The Federal Reserve Bank surveys ask agricultural bankers to rate the demand for loans at their institution relative to a year earlier. Respondents report whether the demand for loans is “higher,” “lower,” or the “same.” These responses are summarized by a loan demand index, calculated as the share of lenders reporting “higher” minus those reporting “lower” plus 100. Thus, when the loan demand index is less than 100, the demand for agricultural loans is decreasing. Figure 4 shows that the demand for agricultural loans decreased in 2021 relative to 2020, however, the St. Louis Fed reported a diffusion index of 105 for the third quarter of 2021 which indicates a weak sentiment for stronger demand for agricultural loans. The Chicago Fed reported a diffusion index of 78 which indicates a lower demand for farm loans.

Figure 4 Demand for Agricultural Loans, 2015Q1-2021Q3

Figure 4 Demand for Agricultural Loans, 2015Q1-2021Q3

 

It should be noted that agricultural banks are well positioned for an increase in loan demand as agricultural lenders are reporting a higher amount of available funds to loan than in previous years. The similarly constructed funds availability index for both Federal Reserve Banks is plotted in Figure 5.

 

Figure 5 Availability of Funds at Agricultural Banks, 2015Q1 ­­- 2021Q3

Figure 5 Availability of Funds at Agricultural Banks, 2015Q1 ­­- 2021Q3

 

Non-Performing Loans

Farmers’ rate of loan repayment declined in 2021, a reversal of a positive trend that began in 2013. The index is similarly constructed based on lenders reported repayment rates relative to the same quarter of the previous year. Given that the loan repayment rate indexes for both Chicago and St. Louis Fed surveys is above 100, the indexes suggest that farmers were able to pay off a smaller portion of their debt.

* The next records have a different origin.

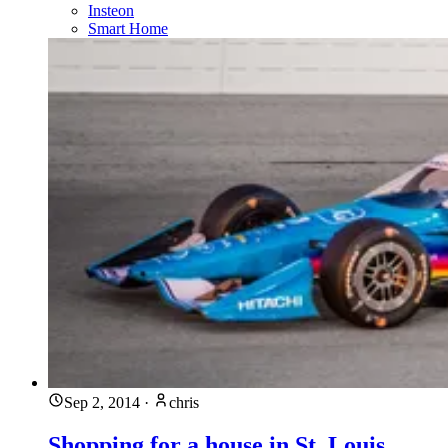
Insteon
Smart Home
Sep 2, 2014
·
chris
Shopping for a house in St. Louis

Loan repayment rates are the worse they have been over the past seven years.  This suggests that repayment rates may be slowing across the region and should provide some caution for the agricultural finance sector.

 

Figure 6 Loan Repayment Index, 2105Q1 - 2021Q3

Figure 6 Loan Repayment Index, 2105Q1 – 2021Q3

 

Overall, the agricultural credit market is riding several positive trends into 2022. Farmers are likely optimistic that interest rates will remain at or near all-time lows, which supports the acquisition of new capital assets. If farm loan demand increases, banks appear to have a sufficient stockpile of funds available to loan. However, there are some negatives at the moment as bankers are reporting higher rates of non-payment from farmers. This would indicate that the liquidity positions of farmers may be deteriorating as they have less cash on hand to pay off current debts.  Over the past several years, there have been high levels of uncertainty in the agricultural commodity markets due to the COVID-19 pandemic, political disputes, and supply chain issues. While these are expected to continue at least in the near future, the agricultural credit sector does not have as many concerns. Deteriorating liquidity among farmers and uncertain Fed policy are key drivers to how 2022 will shape the farmers and banks balance sheet alike.

 

References

Oppedahl, D. (2021) “Farmland Values and Credit ConditionsAgLetter No. 1990, Federal Reserve Bank of Chicago.

Federal Reserve Bank of Kansas City (2021) “Ag Finance Updates” Third Quarter Federal Reserve District Ag Credit Surveys.